# windproof golf umbrella



## vustudent

Hello, I'm a marketing student at the VU University in Amsterdam and I’m doing a market research for windproof golf umbrellas into the United States. 

Is windproofness a usefull benefit for the average golf player? In other words do you still play golf when standard umbrellas are no longer sufficient? Do you think golf players prefer a windproof golf umbrella instead of a normal golf umbrella?

We identified golf players as traditional, do you think golf players are willing to use non-traditional shaped golf umbrella? Do you think golf players are interested in ‘stylish’ / innovative golf umbrellas? 
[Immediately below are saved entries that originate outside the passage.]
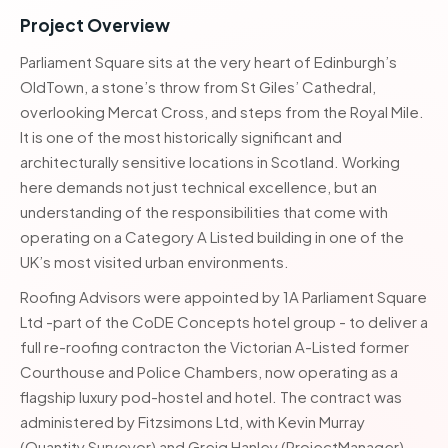
Project Overview
Parliament Square sits at the very heart of Edinburgh’s
OldTown, a stone’s throw from St Giles’ Cathedral,
overlooking Mercat Cross, and steps from the Royal Mile.
It is one of the most historically significant and
architecturally sensitive locations in Scotland. Working
here demands not just technical excellence, but an
understanding of the responsibilities that come with
operating on a Category A Listed building in one of the
UK’s most visited urban environments.
Roofing Advisors were appointed by 1A Parliament Square
Ltd -part of the CoDE Concepts hotel group - to deliver a
full re-roofing contracton the Victorian A-Listed former
Courthouse and Police Chambers, now operating as a
flagship luxury pod-hostel and hotel. The contract was
administered by Fitzsimons Ltd, with Kevin Murray
(Quantity Surveyor) and Greig Hanley (ProjectManager)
We've found 5 kinds of windproof golf umbrellas. Do you know any of these brands? Which one do you prefer an why? 

Brandless








$25 - $30 (estimation)

GustBuster








$49,95

Mibrella








$79,95

Blunt








$90 - $110 (estimation)


----------



## vustudent

Senz








$90 - $110 (estimation)

(only 4 images per post)


----------



## Surtees

I wouldnt use the Mibrella it looks to big and bulky and very yellow! but all the others I dont see a reason why not I think I would prefer a wind and rain proof umbrella. I dont use an umbrella often but I always carry one. I also like an umbrella to have a UV rating as I use mine for sun protection as much as I use it for rain.


----------